EXERCISE INSTRUCTIONS
From the line that contains "rebondissements dans les" through the line that contains "donc pas du", output every line of the listing below exactly and leave out all the rest.

:: DATA FOR ANALYSIS ::

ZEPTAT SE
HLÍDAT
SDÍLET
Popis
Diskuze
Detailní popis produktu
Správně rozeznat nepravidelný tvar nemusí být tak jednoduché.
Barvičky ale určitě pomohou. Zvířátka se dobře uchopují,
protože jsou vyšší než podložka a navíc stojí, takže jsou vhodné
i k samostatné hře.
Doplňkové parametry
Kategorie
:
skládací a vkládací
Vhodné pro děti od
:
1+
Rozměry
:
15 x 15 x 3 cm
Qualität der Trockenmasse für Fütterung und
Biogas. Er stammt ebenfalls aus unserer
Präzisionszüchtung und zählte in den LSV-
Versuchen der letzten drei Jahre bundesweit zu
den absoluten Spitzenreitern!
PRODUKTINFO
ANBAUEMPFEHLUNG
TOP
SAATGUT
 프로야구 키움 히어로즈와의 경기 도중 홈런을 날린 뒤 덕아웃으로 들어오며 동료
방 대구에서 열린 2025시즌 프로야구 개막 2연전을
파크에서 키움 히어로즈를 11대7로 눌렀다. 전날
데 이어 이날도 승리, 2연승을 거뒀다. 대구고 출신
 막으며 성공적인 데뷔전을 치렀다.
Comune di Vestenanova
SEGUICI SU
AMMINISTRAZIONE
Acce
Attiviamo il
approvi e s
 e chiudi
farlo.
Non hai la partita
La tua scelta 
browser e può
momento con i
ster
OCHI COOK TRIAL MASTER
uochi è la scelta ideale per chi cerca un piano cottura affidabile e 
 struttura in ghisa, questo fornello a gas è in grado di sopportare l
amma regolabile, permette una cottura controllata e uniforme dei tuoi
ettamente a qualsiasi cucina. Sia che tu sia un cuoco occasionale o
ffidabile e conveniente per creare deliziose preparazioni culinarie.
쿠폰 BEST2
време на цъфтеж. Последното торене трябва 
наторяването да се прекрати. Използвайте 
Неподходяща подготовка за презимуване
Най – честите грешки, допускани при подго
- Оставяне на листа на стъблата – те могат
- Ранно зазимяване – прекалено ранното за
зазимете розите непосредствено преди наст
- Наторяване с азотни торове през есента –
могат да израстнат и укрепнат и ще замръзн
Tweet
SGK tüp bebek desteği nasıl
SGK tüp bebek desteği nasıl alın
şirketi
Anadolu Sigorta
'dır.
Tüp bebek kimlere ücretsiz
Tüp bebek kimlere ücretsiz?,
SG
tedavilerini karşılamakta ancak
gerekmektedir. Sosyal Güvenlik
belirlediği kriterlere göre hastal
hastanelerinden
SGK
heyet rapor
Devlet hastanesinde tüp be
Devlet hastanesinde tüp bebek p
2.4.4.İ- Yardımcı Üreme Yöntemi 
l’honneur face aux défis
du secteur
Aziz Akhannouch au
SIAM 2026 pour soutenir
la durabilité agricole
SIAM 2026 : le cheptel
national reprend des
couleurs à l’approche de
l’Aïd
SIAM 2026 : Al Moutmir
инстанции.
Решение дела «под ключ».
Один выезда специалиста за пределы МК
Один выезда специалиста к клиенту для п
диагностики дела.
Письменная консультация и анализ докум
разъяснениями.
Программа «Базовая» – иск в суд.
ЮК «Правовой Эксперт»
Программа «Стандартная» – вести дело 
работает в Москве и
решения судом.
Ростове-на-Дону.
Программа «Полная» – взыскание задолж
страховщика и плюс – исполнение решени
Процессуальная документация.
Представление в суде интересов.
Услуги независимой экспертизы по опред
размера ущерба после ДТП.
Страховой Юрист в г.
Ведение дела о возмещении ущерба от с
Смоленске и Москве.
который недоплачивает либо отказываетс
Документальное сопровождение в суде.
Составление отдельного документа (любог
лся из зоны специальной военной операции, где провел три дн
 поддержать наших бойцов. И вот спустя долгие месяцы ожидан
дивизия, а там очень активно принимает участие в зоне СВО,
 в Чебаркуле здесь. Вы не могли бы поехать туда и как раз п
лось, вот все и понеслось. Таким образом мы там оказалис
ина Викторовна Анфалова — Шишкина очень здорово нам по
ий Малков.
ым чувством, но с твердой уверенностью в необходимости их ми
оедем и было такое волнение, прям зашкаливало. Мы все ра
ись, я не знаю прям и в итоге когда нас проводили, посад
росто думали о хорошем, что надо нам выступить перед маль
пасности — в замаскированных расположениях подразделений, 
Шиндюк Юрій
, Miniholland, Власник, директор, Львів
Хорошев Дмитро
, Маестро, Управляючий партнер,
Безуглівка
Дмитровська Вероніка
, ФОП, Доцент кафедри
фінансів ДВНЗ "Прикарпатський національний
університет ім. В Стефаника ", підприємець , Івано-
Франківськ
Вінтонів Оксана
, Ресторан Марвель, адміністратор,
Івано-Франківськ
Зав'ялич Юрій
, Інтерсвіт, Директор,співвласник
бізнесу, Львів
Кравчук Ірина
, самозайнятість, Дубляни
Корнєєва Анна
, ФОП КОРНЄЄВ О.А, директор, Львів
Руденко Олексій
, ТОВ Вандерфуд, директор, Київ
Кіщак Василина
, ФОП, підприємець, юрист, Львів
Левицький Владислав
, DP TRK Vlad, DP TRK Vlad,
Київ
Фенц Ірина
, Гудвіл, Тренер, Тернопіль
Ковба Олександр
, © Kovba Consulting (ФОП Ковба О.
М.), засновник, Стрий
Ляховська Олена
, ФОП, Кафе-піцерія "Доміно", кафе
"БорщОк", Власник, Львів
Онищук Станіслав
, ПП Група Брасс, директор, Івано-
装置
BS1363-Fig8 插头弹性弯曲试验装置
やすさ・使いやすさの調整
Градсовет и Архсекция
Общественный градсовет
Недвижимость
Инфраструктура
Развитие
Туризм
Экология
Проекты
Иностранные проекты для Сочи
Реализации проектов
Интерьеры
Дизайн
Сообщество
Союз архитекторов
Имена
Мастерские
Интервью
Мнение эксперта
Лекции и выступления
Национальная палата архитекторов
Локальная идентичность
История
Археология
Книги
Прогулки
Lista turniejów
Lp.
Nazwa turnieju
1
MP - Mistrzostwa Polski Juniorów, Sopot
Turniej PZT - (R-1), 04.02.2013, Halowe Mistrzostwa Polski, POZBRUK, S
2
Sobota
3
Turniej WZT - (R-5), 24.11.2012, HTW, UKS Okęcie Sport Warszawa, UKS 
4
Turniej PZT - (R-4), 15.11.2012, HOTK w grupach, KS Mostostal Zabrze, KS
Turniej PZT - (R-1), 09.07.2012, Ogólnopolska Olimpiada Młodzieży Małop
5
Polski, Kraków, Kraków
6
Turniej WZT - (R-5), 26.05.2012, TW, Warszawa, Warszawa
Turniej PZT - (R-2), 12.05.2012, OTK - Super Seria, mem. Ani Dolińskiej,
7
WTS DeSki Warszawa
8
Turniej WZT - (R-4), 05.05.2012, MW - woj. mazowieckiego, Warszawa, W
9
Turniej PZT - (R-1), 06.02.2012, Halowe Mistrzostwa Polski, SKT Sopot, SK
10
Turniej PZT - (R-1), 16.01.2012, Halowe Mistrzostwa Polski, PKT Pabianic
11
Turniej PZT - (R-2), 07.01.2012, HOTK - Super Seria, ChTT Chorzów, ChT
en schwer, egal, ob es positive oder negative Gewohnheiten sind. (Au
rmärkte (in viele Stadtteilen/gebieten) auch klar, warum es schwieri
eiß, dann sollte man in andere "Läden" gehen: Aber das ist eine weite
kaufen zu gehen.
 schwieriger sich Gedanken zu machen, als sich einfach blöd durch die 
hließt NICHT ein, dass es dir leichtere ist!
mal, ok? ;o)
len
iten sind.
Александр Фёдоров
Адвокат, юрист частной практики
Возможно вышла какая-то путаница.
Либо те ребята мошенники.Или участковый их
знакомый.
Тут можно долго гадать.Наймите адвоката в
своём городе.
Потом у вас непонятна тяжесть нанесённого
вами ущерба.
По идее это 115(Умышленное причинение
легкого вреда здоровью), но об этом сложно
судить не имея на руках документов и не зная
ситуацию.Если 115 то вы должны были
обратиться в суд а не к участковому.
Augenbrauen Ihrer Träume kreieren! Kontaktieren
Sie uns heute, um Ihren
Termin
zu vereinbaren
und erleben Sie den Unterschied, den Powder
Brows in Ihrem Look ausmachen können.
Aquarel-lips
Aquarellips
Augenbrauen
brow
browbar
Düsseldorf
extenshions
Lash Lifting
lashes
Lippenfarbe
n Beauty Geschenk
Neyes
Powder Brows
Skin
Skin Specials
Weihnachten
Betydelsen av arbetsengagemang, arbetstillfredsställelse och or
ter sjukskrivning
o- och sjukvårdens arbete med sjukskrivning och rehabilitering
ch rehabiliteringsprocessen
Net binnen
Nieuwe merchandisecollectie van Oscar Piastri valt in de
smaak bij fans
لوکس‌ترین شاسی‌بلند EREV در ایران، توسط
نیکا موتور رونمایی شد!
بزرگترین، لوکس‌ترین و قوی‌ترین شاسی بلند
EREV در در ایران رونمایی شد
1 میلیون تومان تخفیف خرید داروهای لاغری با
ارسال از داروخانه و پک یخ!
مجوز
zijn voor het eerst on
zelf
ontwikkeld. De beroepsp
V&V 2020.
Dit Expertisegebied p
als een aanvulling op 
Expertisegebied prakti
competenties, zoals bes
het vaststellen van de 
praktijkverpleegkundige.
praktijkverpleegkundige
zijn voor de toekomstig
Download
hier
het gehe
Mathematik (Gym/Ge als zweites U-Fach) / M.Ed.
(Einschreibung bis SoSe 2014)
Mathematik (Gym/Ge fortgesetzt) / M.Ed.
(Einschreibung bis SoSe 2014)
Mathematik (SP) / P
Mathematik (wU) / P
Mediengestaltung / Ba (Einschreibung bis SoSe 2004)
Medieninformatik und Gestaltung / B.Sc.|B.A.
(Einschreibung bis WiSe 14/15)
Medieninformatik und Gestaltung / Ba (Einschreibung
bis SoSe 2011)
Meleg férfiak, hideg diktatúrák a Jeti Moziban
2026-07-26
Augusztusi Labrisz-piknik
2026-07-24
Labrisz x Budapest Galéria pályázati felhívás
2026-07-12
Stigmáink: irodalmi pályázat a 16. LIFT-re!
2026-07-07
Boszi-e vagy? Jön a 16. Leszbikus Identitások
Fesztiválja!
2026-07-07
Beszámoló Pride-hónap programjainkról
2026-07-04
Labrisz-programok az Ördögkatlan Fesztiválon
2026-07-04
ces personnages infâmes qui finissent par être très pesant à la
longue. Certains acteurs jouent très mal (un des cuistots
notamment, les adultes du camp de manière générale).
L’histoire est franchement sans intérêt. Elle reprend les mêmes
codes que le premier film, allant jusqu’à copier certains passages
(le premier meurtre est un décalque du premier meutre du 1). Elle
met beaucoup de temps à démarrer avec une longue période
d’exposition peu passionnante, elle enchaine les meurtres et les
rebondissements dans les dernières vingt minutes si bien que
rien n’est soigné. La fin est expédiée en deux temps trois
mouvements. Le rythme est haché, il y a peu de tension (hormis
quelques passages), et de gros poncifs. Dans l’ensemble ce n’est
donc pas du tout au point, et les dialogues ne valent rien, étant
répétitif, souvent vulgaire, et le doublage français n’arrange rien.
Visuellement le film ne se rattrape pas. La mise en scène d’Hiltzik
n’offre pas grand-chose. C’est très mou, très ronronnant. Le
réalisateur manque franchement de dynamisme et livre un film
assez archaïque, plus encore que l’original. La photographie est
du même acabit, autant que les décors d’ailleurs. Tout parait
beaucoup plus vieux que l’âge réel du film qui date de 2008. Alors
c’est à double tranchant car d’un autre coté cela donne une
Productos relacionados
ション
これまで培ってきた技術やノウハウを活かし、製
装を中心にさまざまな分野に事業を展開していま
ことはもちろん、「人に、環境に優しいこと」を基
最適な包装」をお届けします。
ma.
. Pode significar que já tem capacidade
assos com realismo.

:::

SOLVED PROBLEM
rebondissements dans les dernières vingt minutes si bien que
rien n’est soigné. La fin est expédiée en deux temps trois
mouvements. Le rythme est haché, il y a peu de tension (hormis
quelques passages), et de gros poncifs. Dans l’ensemble ce n’est
donc pas du tout au point, et les dialogues ne valent rien, étant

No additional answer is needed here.